**Your objective:** Count the lines in the data below where the string "Ежедневно" occurs, please, and give the number alone.

<<<<

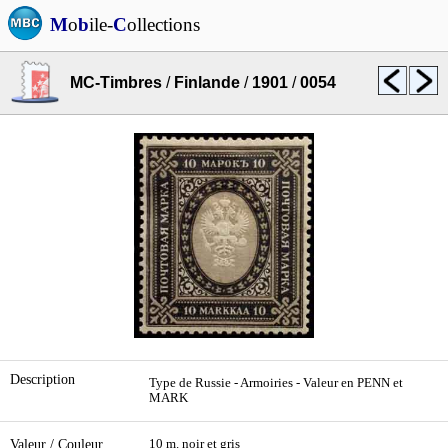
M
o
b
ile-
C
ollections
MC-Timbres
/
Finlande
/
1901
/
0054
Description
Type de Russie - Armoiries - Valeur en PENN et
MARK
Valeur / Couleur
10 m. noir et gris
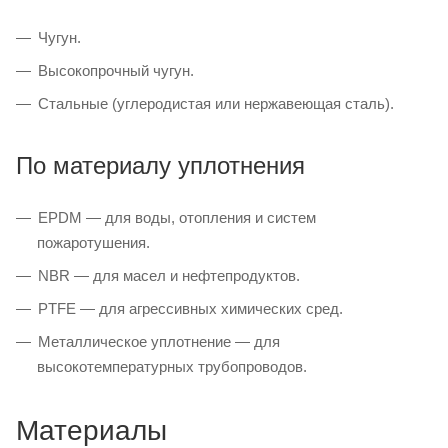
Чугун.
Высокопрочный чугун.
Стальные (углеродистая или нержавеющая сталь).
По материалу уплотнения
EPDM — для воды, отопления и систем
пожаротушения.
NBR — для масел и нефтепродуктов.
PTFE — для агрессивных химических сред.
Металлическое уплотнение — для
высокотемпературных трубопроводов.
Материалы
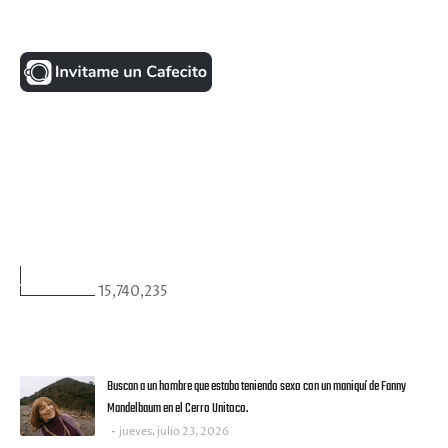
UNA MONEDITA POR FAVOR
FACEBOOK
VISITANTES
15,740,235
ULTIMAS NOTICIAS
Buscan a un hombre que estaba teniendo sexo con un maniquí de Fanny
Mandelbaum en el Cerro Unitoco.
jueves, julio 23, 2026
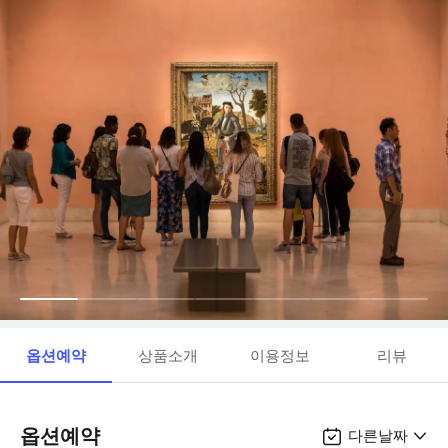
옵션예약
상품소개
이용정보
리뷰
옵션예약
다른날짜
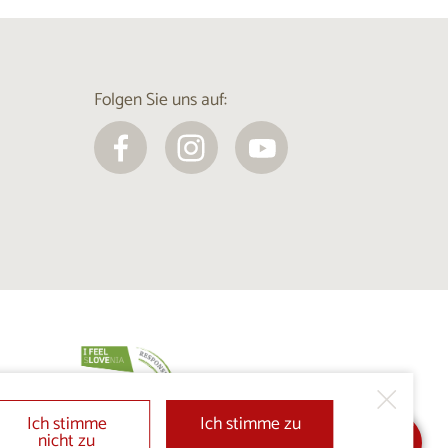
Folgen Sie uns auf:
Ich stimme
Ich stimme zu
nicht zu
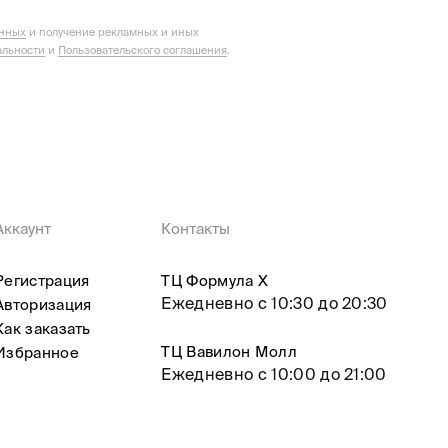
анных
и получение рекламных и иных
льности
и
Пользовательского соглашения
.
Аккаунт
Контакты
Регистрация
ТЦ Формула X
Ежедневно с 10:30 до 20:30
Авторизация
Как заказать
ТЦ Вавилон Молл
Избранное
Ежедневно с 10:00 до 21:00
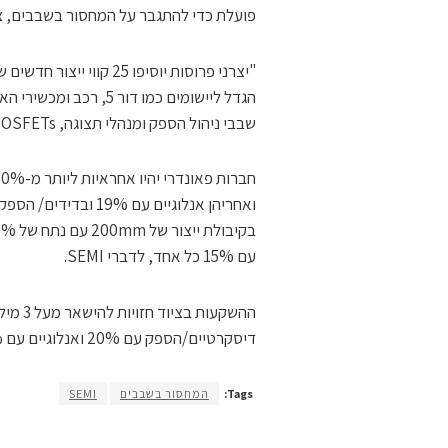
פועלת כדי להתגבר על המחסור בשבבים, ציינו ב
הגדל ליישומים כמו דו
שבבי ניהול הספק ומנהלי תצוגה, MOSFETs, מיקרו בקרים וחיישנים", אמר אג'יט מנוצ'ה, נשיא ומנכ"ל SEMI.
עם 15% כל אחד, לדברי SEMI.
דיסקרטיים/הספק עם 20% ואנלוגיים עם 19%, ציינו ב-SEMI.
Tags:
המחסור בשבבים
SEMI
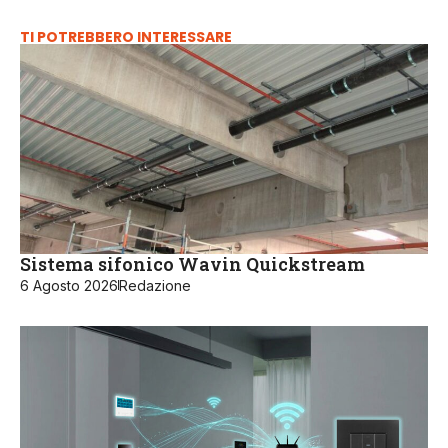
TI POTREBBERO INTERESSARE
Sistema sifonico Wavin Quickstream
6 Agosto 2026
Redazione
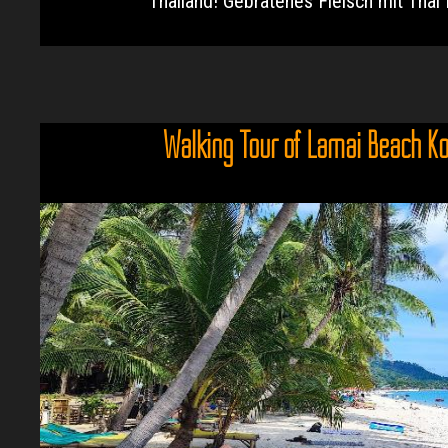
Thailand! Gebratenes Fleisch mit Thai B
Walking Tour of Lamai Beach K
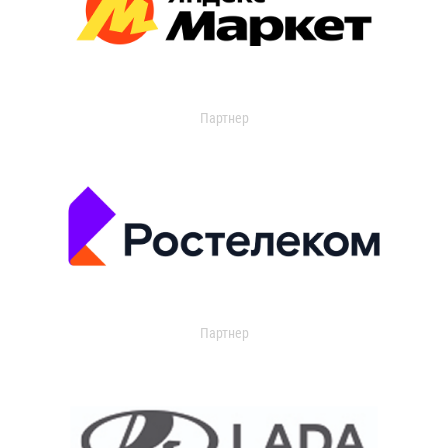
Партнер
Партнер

>>>>

**Written response:** 2